— What needs to be done —
What you produce should match the records exactly, line for line.

— Source data —
Start of Block

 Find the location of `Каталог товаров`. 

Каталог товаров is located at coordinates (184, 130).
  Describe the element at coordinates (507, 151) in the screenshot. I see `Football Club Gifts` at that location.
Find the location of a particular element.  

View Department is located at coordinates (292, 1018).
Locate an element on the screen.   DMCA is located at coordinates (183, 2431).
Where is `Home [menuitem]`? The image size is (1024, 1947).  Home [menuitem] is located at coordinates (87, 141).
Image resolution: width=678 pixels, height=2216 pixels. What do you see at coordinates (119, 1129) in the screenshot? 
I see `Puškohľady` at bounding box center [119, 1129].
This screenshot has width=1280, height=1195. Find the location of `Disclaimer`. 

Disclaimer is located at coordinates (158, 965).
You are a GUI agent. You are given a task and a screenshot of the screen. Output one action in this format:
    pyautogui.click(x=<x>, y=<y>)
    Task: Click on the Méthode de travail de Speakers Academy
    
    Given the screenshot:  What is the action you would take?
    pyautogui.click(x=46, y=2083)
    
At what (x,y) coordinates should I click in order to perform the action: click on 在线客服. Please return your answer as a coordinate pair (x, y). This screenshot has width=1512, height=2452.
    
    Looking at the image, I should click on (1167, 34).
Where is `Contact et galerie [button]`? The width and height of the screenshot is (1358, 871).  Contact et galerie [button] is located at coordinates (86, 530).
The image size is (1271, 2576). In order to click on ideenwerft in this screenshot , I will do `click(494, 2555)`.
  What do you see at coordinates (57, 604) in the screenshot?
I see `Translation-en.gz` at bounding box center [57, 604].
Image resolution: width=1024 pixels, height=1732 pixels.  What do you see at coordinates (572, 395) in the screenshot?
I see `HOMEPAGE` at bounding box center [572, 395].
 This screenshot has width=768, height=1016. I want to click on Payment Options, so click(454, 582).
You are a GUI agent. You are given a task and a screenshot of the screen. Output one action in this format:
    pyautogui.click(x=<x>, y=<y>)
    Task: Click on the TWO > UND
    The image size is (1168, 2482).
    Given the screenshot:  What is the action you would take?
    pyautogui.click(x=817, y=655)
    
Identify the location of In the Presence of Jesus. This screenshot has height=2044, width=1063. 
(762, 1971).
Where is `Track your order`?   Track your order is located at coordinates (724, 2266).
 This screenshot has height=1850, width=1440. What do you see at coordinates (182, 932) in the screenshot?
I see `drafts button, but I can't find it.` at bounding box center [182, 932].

End of Block

— Response to this task —
 Find the location of `Каталог товаров`. 

Каталог товаров is located at coordinates (184, 130).
  Describe the element at coordinates (507, 151) in the screenshot. I see `Football Club Gifts` at that location.
Find the location of a particular element.  

View Department is located at coordinates (292, 1018).
Locate an element on the screen.   DMCA is located at coordinates (183, 2431).
Where is `Home [menuitem]`? The image size is (1024, 1947).  Home [menuitem] is located at coordinates (87, 141).
Image resolution: width=678 pixels, height=2216 pixels. What do you see at coordinates (119, 1129) in the screenshot? 
I see `Puškohľady` at bounding box center [119, 1129].
This screenshot has width=1280, height=1195. Find the location of `Disclaimer`. 

Disclaimer is located at coordinates (158, 965).
You are a GUI agent. You are given a task and a screenshot of the screen. Output one action in this format:
    pyautogui.click(x=<x>, y=<y>)
    Task: Click on the Méthode de travail de Speakers Academy
    
    Given the screenshot:  What is the action you would take?
    pyautogui.click(x=46, y=2083)
    
At what (x,y) coordinates should I click in order to perform the action: click on 在线客服. Please return your answer as a coordinate pair (x, y). This screenshot has width=1512, height=2452.
    
    Looking at the image, I should click on (1167, 34).
Where is `Contact et galerie [button]`? The width and height of the screenshot is (1358, 871).  Contact et galerie [button] is located at coordinates (86, 530).
The image size is (1271, 2576). In order to click on ideenwerft in this screenshot , I will do `click(494, 2555)`.
  What do you see at coordinates (57, 604) in the screenshot?
I see `Translation-en.gz` at bounding box center [57, 604].
Image resolution: width=1024 pixels, height=1732 pixels.  What do you see at coordinates (572, 395) in the screenshot?
I see `HOMEPAGE` at bounding box center [572, 395].
 This screenshot has width=768, height=1016. I want to click on Payment Options, so click(454, 582).
You are a GUI agent. You are given a task and a screenshot of the screen. Output one action in this format:
    pyautogui.click(x=<x>, y=<y>)
    Task: Click on the TWO > UND
    The image size is (1168, 2482).
    Given the screenshot:  What is the action you would take?
    pyautogui.click(x=817, y=655)
    
Identify the location of In the Presence of Jesus. This screenshot has height=2044, width=1063. 
(762, 1971).
Where is `Track your order`?   Track your order is located at coordinates (724, 2266).
 This screenshot has height=1850, width=1440. What do you see at coordinates (182, 932) in the screenshot?
I see `drafts button, but I can't find it.` at bounding box center [182, 932].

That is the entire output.